Of all the lines in the entries below, give again exactly those starting at the line containing "காலத்தில் எழுதிய கவிதைகளைத்" and ending at the line containing "நர்மதா அணை கட்டப்படுவதற்காக", both ends included, and no others.

Segment Open

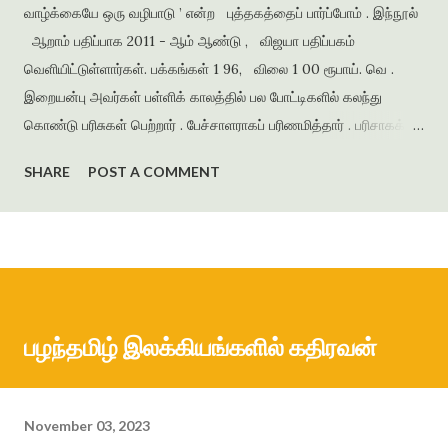
வாழ்க்கையே ஒரு வழிபாடு ’ என்ற புத்தகத்தைப் பார்ப்போம் . இந்நூல்
ஆறாம் பதிப்பாக 2011 - ஆம் ஆண்டு , விஜயா பதிப்பகம்
வெளியிட்டுள்ளார்கள். பக்கங்கள் 1 96, விலை 1 00 ரூபாய். வெ .
இறையன்பு அவர்கள் பள்ளிக் காலத்தில் பல போட்டிகளில் கலந்து
கொண்டு பரிசுகள் பெற்றார் . பேச்சாளராகப் பரிணமித்தார் . பரிசாகக்
கிடைத்த நூல்கள் இலக்கிய ஆர்வத்தை வளர்த்தன . கல்லூரிக்
SHARE
POST A COMMENT
காலத்தில் எழுதிய கவிதைகளைத் தொகுத்து ‘ பூபாளத்திற்கொரு
புல்லாங்குழல் ’ என்ற தலைப்பில் கவிதைத் தொகுப்பை வெளியிட்டார் .
அமுதசுரபி , ஆனந்தவிகடன் , இதயம் பேசுகிறது , தாமரை ,
கணையாழி , புதிய பார்வை , தமிழன் எக்ஸ்பிரஸ் என்று பல இதழ்களில்
கதை , கவிதை , கட்டுரைகளை எழுதியுள்ளார் . முதல் நாவல் ‘
ஆத்தங்கரை ஓரம் ‘ ஜெயகாந்தனின் அணிந்துரையுடன் வெளியானது .
பழந்தமிழ் இலக்கியங்களில் கதிரவன்
நர்மதா அணை கட்டப்படுவதற்காக கரையோரத்தில் வசித்த மக்கள்
விரட்டப்பட்டதை அடிப்படையாக கொண்டது இந்நாவல் . இறை...
November 03, 2023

Segment Closed

Response to the task>
காலத்தில் எழுதிய கவிதைகளைத் தொகுத்து ‘ பூபாளத்திற்கொரு
புல்லாங்குழல் ’ என்ற தலைப்பில் கவிதைத் தொகுப்பை வெளியிட்டார் .
அமுதசுரபி , ஆனந்தவிகடன் , இதயம் பேசுகிறது , தாமரை ,
கணையாழி , புதிய பார்வை , தமிழன் எக்ஸ்பிரஸ் என்று பல இதழ்களில்
கதை , கவிதை , கட்டுரைகளை எழுதியுள்ளார் . முதல் நாவல் ‘
ஆத்தங்கரை ஓரம் ‘ ஜெயகாந்தனின் அணிந்துரையுடன் வெளியானது .
பழந்தமிழ் இலக்கியங்களில் கதிரவன்
நர்மதா அணை கட்டப்படுவதற்காக கரையோரத்தில் வசித்த மக்கள்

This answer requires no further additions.